In his majority opinion in the landmark case District of Columbia v. Heller, Justice Scalia, a zealous defender of originalism, was criticized for using living constitutionalism to reach his ruling. Scalia basically said the Second Amendment should not apply to only those serving in a government military force, but to “all able-bodied men.” He is said to have read the text to imply the “greatest meaning,” therefore it could not be originalism. If this logic is correct then it should apply just as Roberts’ interpretation did. If Liberals want to play the game of living constitutionalism, they should not get mad when the opposition employs the same strategy.
The same argument can be made for a liberal living constitutionalist. His/her interpretation method is a leaf in the wind of the Supreme Court bar, bound to no tree of the text of the Constitution, forever flowing in the wind with no solid base upon which to land – one day ruling this way, one day the next. Today a conservative living constitutionalist rules one way, the next a liberal living constitutionalist strikes down his/her ruling. This is not the manner in which the Supreme Court should run.

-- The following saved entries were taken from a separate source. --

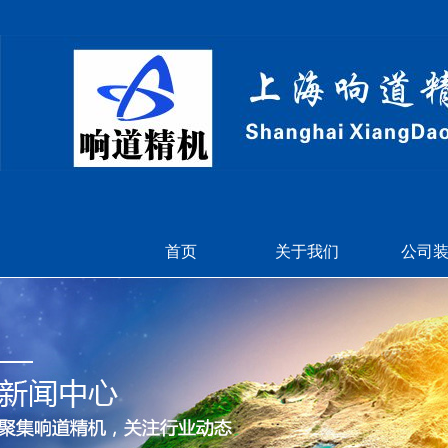
首页
关于我们
公司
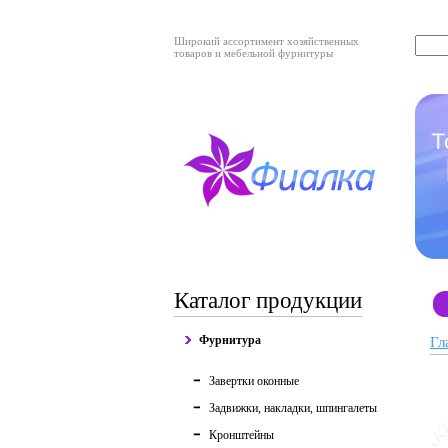
Широкий ассортимент хозяйственных
товаров и мебельной фурнитуры
Каталог продукции
Фурнитура
Гл
Завертки оконные
Задвижки, накладки, шпингалеты
Кронштейны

It all comes back to the question posed by Solum: why should a liberal want a living constitutionalist? Be happy Gorsuch is an originalist and thereby bound to the text of the Constitution.
I support Gorsuch, not because his political ideology is congruent with my own, but because of his originalist nature. Originalism is the foundation upon which a formidable Supreme Court opinion should be built. As Gorsuch himself said, a judge should never agree with all of the opinions he/she comes to. If that happens, he/she has failed the duty of a judge.